Day 12: Manderscheid – Kloster Himmerod, 18.2 km
The initial section follows the Lieser trail, then ascends up the Großlittgen. The trail continues on the steep slopes of the Lieser Valley — be careful while walking this portion. It finally reaches the Himmerod Abbey. This 12th Century Cistercian monastery also operates its own publishing house. It has published over 50 works by various authors and monks. The Abbey also contains a museum, a book and art shop, a café, a guesthouse and retreat-house and a fishery. Sounds like a cool way to spend a day!
Day 13: Kloster Himmerod – Bruch, 20.5 km
The trail mainly follows the River Salm, going past many mills and intriguing rock formations. This section of the trek ends in Bruch. This quaint little village is the home of a majestic moated castle, Brucher Castle, with two rising towers that dates back to early 14th Century. The origin of the Bruch itself is believed to date back to the ancient Roman times.
Day 14: Bruch – Kordel, 27.8 km
The path initially follows the course of the Rivers Salm and Gladbach, then ascends to the plateau above the village of Zemmer. The trail continues into the valley of the River Kyll and ends in Kordel.

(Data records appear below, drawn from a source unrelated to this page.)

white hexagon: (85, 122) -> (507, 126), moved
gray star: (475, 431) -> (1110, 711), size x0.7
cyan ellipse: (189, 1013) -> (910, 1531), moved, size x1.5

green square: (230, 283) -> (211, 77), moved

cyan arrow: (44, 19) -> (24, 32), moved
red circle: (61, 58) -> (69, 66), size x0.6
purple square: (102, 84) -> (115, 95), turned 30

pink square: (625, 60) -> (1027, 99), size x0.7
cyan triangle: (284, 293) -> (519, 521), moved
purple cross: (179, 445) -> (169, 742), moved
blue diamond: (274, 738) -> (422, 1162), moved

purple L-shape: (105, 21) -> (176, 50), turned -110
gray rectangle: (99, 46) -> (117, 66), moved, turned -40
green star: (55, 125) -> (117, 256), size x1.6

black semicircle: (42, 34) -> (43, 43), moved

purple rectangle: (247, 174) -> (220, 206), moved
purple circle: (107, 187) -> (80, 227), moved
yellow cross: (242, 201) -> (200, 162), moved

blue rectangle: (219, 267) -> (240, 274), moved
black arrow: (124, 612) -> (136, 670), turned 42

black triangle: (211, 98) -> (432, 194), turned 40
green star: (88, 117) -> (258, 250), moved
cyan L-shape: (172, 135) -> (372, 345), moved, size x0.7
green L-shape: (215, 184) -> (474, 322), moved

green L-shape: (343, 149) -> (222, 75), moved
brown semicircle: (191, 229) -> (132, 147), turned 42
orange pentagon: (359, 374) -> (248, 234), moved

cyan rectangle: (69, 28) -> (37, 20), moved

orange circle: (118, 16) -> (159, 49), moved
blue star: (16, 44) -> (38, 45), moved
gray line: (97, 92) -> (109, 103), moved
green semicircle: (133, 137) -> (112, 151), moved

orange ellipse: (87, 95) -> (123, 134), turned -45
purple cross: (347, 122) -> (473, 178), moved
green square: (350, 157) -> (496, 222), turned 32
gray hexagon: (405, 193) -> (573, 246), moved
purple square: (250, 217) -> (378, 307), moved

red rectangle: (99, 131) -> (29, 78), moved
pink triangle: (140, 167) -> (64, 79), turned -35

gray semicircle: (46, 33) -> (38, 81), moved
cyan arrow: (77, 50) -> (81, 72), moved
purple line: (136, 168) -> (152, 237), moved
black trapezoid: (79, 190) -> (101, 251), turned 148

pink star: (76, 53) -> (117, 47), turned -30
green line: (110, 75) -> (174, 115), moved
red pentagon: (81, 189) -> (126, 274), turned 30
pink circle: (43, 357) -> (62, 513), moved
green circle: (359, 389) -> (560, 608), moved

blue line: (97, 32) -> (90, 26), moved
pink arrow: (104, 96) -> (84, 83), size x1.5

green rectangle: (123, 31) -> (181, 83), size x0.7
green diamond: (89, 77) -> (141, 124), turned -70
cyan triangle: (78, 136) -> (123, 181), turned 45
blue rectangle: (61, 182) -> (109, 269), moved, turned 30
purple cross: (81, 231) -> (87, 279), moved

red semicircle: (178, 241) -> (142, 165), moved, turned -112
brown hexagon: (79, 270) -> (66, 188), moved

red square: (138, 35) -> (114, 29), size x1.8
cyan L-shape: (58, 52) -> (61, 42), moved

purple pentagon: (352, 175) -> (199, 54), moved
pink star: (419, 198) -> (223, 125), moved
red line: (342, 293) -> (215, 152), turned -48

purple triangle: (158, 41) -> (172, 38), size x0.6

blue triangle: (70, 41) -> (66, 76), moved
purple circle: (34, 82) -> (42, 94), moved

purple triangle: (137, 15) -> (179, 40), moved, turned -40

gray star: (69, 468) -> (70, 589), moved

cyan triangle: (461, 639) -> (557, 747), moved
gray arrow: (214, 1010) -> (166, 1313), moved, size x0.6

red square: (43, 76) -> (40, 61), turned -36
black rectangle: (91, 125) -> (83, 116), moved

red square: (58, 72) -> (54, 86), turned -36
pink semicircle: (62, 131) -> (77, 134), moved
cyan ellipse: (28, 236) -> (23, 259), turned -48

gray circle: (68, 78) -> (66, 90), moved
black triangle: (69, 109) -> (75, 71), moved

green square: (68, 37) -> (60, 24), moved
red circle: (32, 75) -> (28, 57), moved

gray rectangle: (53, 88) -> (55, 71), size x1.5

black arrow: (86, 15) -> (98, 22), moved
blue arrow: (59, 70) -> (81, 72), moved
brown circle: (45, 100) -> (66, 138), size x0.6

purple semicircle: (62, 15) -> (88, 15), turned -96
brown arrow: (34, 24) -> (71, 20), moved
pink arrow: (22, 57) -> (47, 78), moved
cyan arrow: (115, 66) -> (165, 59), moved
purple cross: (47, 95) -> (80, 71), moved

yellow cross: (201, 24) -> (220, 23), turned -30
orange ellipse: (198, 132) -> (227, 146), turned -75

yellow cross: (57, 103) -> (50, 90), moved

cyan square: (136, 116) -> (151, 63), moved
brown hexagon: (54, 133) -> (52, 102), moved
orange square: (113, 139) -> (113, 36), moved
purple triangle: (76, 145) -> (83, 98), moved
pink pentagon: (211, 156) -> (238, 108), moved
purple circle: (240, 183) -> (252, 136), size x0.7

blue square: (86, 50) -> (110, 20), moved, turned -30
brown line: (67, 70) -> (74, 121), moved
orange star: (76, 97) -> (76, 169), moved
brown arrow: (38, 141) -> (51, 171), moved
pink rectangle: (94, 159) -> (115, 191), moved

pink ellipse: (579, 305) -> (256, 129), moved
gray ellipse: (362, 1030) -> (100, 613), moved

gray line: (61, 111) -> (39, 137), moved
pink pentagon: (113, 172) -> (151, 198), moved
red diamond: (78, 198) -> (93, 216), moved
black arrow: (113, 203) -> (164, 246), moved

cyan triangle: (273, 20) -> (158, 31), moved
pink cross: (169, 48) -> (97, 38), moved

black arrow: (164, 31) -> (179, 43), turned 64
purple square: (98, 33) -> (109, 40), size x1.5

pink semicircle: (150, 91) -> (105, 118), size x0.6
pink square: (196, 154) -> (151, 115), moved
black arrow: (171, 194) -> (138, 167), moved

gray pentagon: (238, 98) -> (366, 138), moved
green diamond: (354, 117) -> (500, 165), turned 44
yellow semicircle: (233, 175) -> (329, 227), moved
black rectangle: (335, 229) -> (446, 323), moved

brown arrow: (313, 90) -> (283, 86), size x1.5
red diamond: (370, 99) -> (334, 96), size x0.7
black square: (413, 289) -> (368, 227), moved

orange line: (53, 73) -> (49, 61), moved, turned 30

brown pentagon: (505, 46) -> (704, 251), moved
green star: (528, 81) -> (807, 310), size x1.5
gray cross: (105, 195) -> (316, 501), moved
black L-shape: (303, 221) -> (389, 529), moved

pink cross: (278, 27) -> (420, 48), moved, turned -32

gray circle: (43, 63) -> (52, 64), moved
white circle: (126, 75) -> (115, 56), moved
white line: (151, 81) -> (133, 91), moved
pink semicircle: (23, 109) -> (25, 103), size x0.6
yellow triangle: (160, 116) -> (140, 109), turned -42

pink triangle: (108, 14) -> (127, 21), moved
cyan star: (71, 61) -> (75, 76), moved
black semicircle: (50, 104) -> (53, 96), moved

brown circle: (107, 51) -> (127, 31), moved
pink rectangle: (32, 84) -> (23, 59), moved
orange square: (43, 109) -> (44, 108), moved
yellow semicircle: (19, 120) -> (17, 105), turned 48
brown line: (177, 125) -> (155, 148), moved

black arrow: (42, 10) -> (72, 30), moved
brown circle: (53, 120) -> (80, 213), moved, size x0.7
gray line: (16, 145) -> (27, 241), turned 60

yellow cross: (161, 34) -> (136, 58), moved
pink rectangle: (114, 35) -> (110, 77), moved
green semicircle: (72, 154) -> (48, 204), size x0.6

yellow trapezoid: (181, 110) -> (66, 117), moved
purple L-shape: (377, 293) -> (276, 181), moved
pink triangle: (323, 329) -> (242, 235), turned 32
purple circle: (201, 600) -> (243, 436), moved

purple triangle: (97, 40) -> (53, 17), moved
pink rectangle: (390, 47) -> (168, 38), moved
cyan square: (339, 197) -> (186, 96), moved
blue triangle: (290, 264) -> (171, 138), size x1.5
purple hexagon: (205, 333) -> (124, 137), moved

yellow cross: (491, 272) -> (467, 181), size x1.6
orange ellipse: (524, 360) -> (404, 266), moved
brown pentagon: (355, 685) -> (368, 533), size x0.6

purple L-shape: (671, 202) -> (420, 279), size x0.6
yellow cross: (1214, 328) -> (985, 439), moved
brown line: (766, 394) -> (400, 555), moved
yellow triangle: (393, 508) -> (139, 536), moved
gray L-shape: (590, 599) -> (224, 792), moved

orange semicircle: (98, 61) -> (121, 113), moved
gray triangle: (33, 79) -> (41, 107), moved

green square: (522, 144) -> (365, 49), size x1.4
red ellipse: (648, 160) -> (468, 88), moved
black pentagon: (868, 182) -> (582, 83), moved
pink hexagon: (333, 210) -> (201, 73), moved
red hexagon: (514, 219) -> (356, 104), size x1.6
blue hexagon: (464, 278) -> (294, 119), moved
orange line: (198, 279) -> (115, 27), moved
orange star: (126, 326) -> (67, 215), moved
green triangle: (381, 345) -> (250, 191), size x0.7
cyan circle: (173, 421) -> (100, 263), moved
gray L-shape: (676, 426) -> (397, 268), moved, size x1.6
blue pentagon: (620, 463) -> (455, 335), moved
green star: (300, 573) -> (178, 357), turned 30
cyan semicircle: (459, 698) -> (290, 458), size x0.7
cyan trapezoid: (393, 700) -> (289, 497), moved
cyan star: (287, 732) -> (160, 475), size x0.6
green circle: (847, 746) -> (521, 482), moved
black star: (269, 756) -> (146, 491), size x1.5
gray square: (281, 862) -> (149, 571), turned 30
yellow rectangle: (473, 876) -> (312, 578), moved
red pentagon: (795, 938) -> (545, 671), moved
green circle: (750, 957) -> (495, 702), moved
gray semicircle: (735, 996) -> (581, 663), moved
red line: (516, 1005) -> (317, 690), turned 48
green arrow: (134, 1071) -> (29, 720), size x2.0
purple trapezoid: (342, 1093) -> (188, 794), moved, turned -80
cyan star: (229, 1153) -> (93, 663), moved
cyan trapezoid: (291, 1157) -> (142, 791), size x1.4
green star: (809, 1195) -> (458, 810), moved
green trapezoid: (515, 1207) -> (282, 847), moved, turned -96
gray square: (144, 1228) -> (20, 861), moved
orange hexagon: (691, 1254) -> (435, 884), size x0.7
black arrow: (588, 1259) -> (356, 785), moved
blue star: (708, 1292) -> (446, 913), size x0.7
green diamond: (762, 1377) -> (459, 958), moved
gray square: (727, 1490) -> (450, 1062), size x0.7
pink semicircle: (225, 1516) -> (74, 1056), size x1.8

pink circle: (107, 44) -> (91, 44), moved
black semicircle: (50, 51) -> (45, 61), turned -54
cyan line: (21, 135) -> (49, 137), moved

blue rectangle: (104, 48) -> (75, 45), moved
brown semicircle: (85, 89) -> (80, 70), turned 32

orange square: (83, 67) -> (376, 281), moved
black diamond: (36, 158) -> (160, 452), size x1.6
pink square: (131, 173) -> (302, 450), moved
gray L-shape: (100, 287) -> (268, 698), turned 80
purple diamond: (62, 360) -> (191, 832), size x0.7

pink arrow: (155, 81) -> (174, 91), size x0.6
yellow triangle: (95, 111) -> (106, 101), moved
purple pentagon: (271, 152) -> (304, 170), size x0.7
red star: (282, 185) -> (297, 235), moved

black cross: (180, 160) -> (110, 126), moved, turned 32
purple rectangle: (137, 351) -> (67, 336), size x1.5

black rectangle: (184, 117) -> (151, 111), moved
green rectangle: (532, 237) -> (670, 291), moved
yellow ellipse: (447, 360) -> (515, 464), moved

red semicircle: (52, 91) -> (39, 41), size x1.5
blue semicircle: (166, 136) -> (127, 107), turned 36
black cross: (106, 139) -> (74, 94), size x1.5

Day 15: Kordel – Trier, 17 km
The path goes towards the Ramstein Castle, then continues into Butzer Valley. The trail passes by the Klausen Cave and Genoveva Cave, both located in the south of Kordel. It crosses the Kutbach stream and goes along the cliff trail, which overlooks the River Moselle and the city of Trier – the final destination of your hike. Make sure to pay a visit to the ancient Porta Nigra gate, but also the Karl Marx House, birthplace of one of the world’s most influential philosophers.
Note: If you wish to hike a easy to moderate trail in Germany but for a longer period of time then check out the Rheinsteig hiking trail.
GOOD TO KNOW
The Eifelsteig route can also be divided in smaller sections, allowing hikers or visitors pressed for time to explore the trail at their own pace. If you only want to experience the best of the Eifelsteig trail then hike from Daun to Manderscheid to view the three maars.
HOW TO GET TO THE TRAILHEAD
Aachen can be reach via train from Belgium, France, and the Netherlands. It is also connected via rail with various German cities, including Berlin, Cologne, Düsseldorf, Dortmund and Frankfurt. Aachen is also serviced with both domestic and international flights through the Maastricht Aachen Airport. Kornelimünster, where the trail starts, can be reached via buses 35, 55, 65 (regular) and 135, SB66 (express) – all of which depart from the Aachen Bushof (central bus station).
WHAT TO BRING AND WEAR
- Make sure to wear comfortable and durable hiking boots.
- Always keep a water bottle by your side during the trek.
- If you’re trekking the Eifelsteign during months of July and August, bring sunscreen.